Ambulance Graph
Implementation of an RL environment in a discrete graph space.
An ambulance environment over a simple graph. An agent interacts through the environment by selecting locations for various ambulances over the graph. Afterwards a patient arrives and the ambulance most go and serve the arrival, paying a cost to travel.
- class or_suite.envs.ambulance.ambulance_graph.AmbulanceGraphEnvironment(config={'alpha': 0.25, 'arrival_dist': <function <lambda>>, 'edges': [(0, 4, {'travel_time': 7}), (0, 1, {'travel_time': 1}), (1, 2, {'travel_time': 3}), (2, 3, {'travel_time': 5}), (1, 3, {'travel_time': 1}), (1, 4, {'travel_time': 17}), (3, 4, {'travel_time': 3})], 'epLen': 5, 'from_data': False, 'num_ambulance': 2, 'starting_state': [1, 2]})[source]
A graph of nodes V with edges between the nodes E; each node represents a location where an ambulance could be stationed or a call could come in. The edges between nodes are undirected and have a weight representing the distance between those two nodes.

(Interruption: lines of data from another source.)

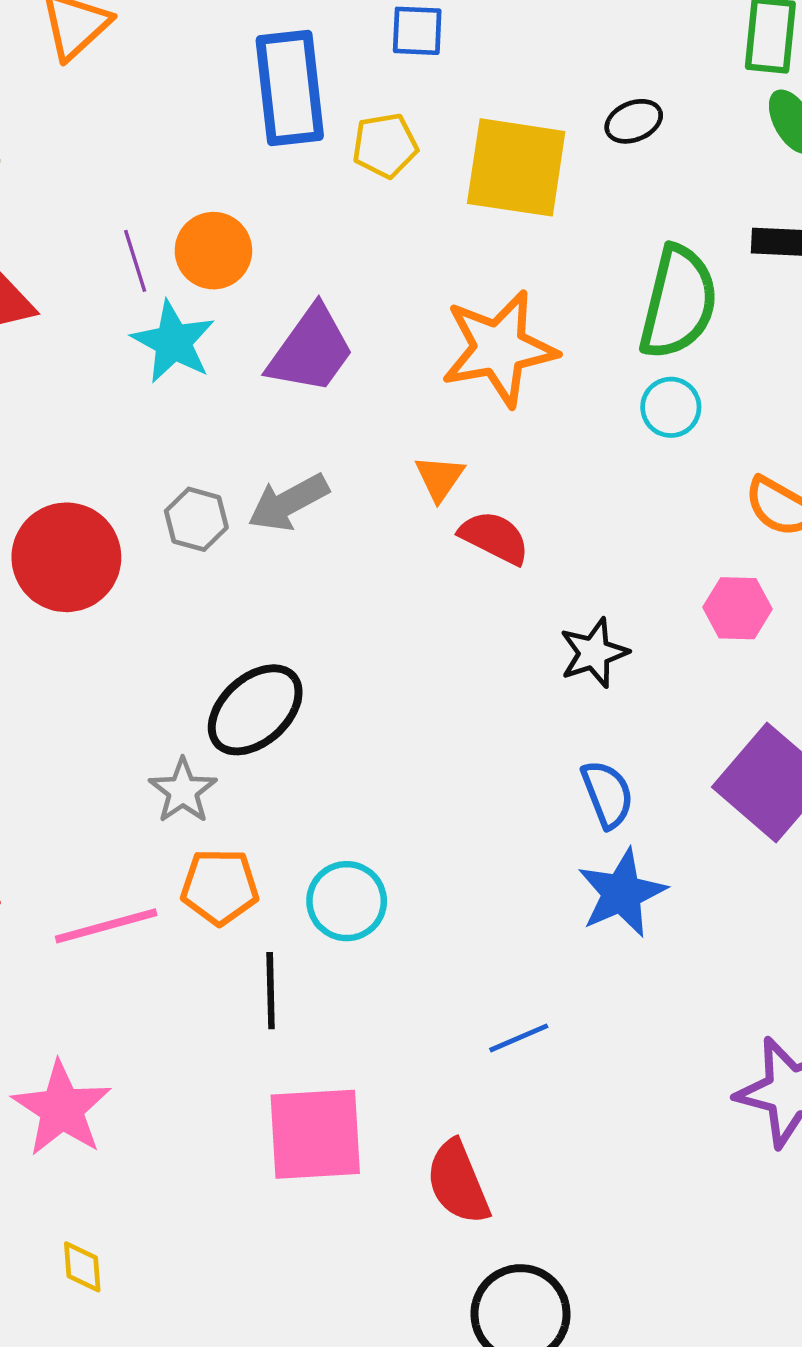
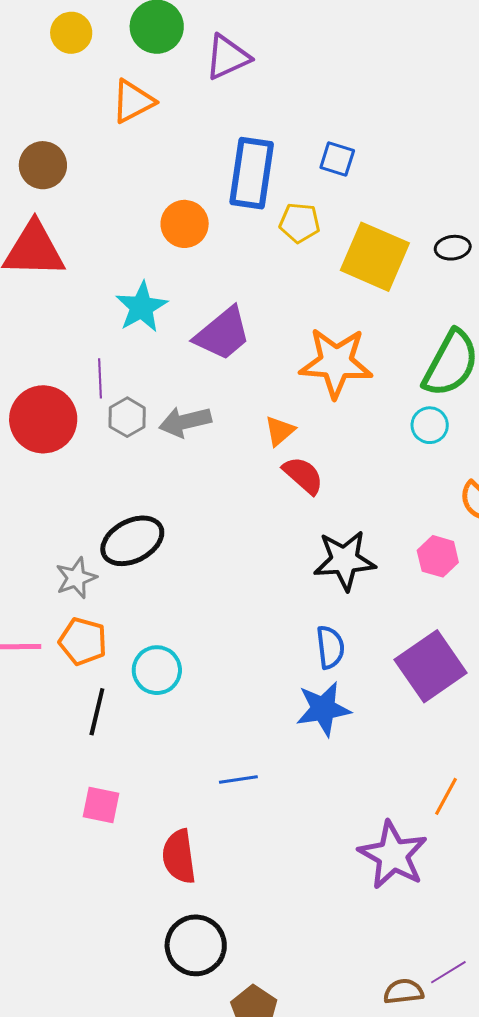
orange circle: (213, 251) -> (185, 224), moved
purple line: (135, 261) -> (100, 378), moved
black star: (594, 653) -> (345, 560), size x1.4
pink square: (315, 1134) -> (101, 805), size x0.6

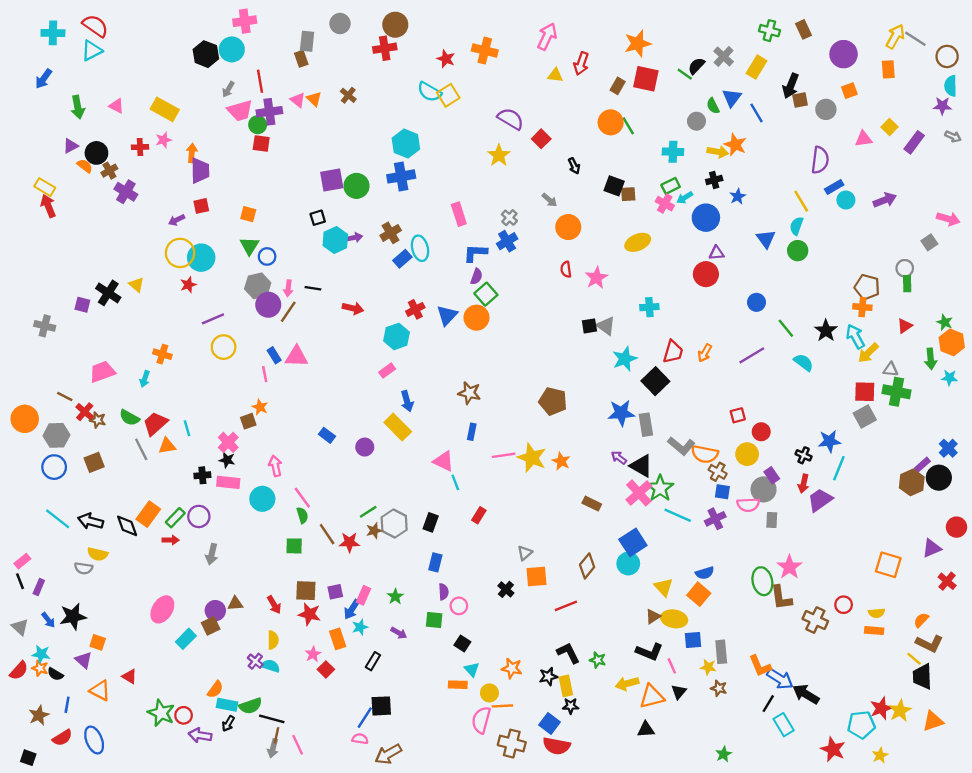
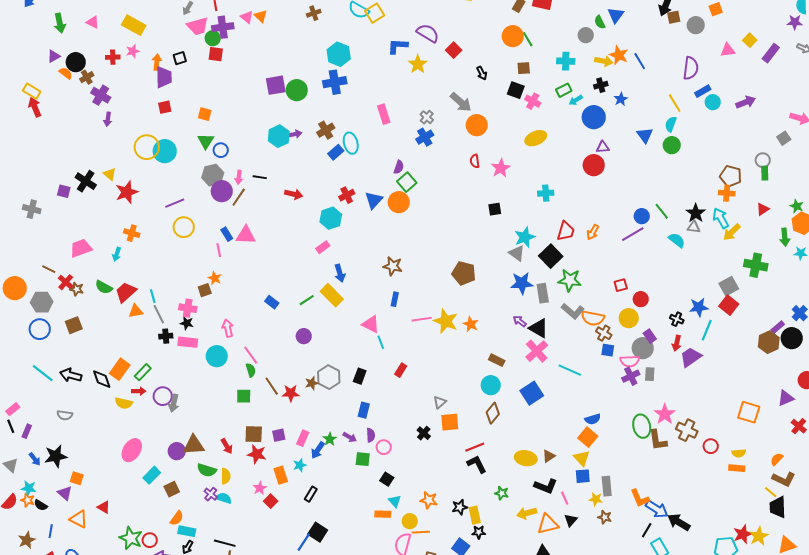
brown cross: (348, 95) -> (314, 13), moved, turned 32
blue line: (756, 113) -> (640, 61), moved
brown square: (628, 194) -> (524, 68), moved
gray arrow: (549, 200) -> (461, 102), size x1.6
pink cross: (665, 204) -> (533, 101), moved
black square: (318, 218) -> (180, 58), moved
purple arrow: (176, 220) -> (108, 119), moved, turned -56
blue L-shape: (475, 253) -> (398, 46), moved
red star: (188, 285) -> (127, 192), moved, size x1.6
blue circle: (756, 302) -> (642, 216), moved
gray triangle: (606, 326) -> (517, 253), moved
gray triangle: (891, 369) -> (694, 227), moved
red square: (865, 392) -> (729, 305), moved, turned 36
pink cross: (228, 442) -> (188, 308), turned -36
purple circle: (365, 447) -> (304, 336), moved
gray line: (141, 449) -> (159, 314), moved
green star: (660, 488) -> (570, 280), moved, turned -30
green line: (368, 512) -> (307, 300), moved
purple circle: (199, 516) -> (163, 396), moved
purple cross: (715, 519) -> (631, 376), moved
yellow semicircle: (98, 554) -> (124, 403), moved
cyan circle: (628, 564) -> (491, 385), moved
yellow triangle: (664, 587) -> (582, 458), moved
brown triangle: (235, 604) -> (194, 445), size x1.6
blue arrow: (352, 609) -> (318, 450), moved
yellow ellipse: (674, 619) -> (526, 458), moved
brown cross: (815, 620) -> (687, 430), moved
brown square: (211, 626) -> (172, 489), moved
purple arrow: (399, 633) -> (350, 437), moved
black L-shape: (568, 653) -> (477, 464), moved
green semicircle: (251, 706) -> (207, 470), moved, turned 36
black square: (381, 706) -> (318, 532), turned 36

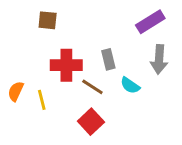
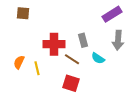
brown square: (48, 20) -> (23, 13), moved
red square: (91, 122) -> (71, 83), turned -30

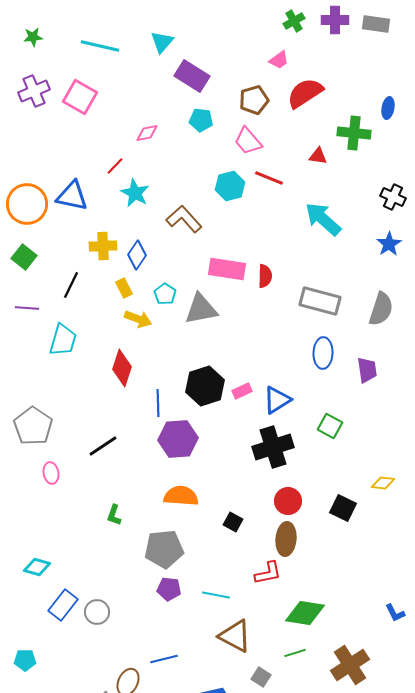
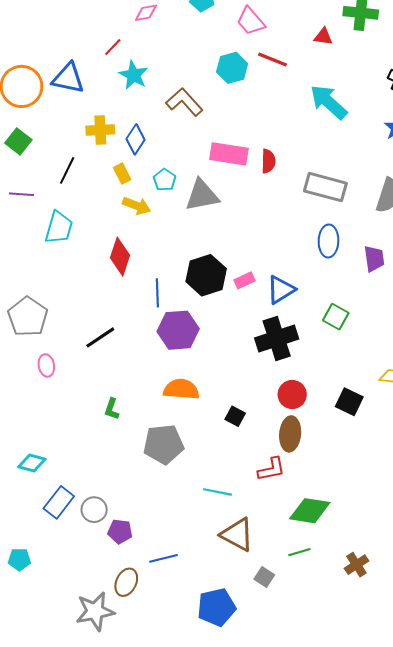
purple pentagon: (169, 589) -> (120, 531), moved
brown cross: (350, 665) -> (356, 565), size x0.6

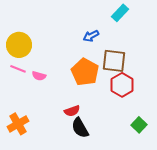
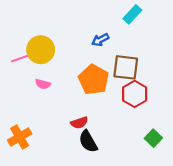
yellow circle: (19, 45) -> (41, 50), moved
pink line: (18, 69) -> (20, 59), moved, turned -42

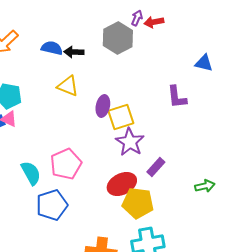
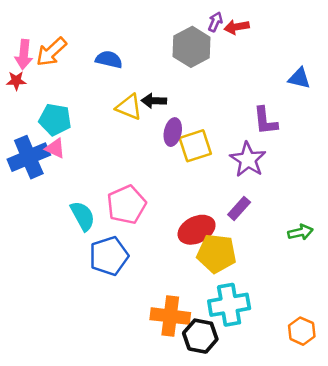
black arrow: (74, 52) -> (154, 101), moved
purple star: (130, 142) -> (248, 160), moved

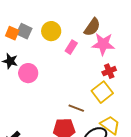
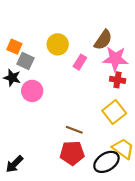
gray square: (24, 31) -> (26, 61), moved
red cross: (109, 71) -> (118, 80), moved, turned 32
brown line: (76, 108) -> (74, 130), moved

The nearest ambulance to a call is determined by computing the shortest path from each ambulance to the call, and choosing the ambulance with the minimum length path. The calls arrive according to a prespecified iid probability distribution that can change over time.
- epLen
The int number of time steps to run the experiment for.
- arrival_dist
A lambda arrival distribution for calls over the observation space; takes an integer (step) and returns an integer that corresponds to a node in the observation space.
- alpha
A float controlling proportional difference in cost to move between calls and to respond to a call.
- from_data
A bool indicator for whether the arrivals will be read from data or randomly generated.
- arrival_data
An int list only used if from_data is True, this is a list of arrivals, where each arrival corresponds to a node in the observation space.
- episode_num
The (int) current episode number, increments every time the environment is reset.
- graph
A networkx Graph representing the observation space.
- num_nodes
The (int) number of nodes in the graph.
- state
An int list representing the current state of the environment.
- timestep
The (int) timestep the current episode is on.
- lengths
A symmetric float matrix containing the distance between each pair of nodes.
- starting_state
An int list containing the starting locations for each ambulance.
- num_ambulance
The (int) number of ambulances in the environment.
- action_space
(Gym.spaces MultiDiscrete) Actions must be the length of the number of ambulances, every entry is an int corresponding to a node in the graph.
- observation_space
(Gym.spaces MultiDiscrete) The environment state must be the length of the number of ambulances, every entry is an int corresponding to a node in the graph.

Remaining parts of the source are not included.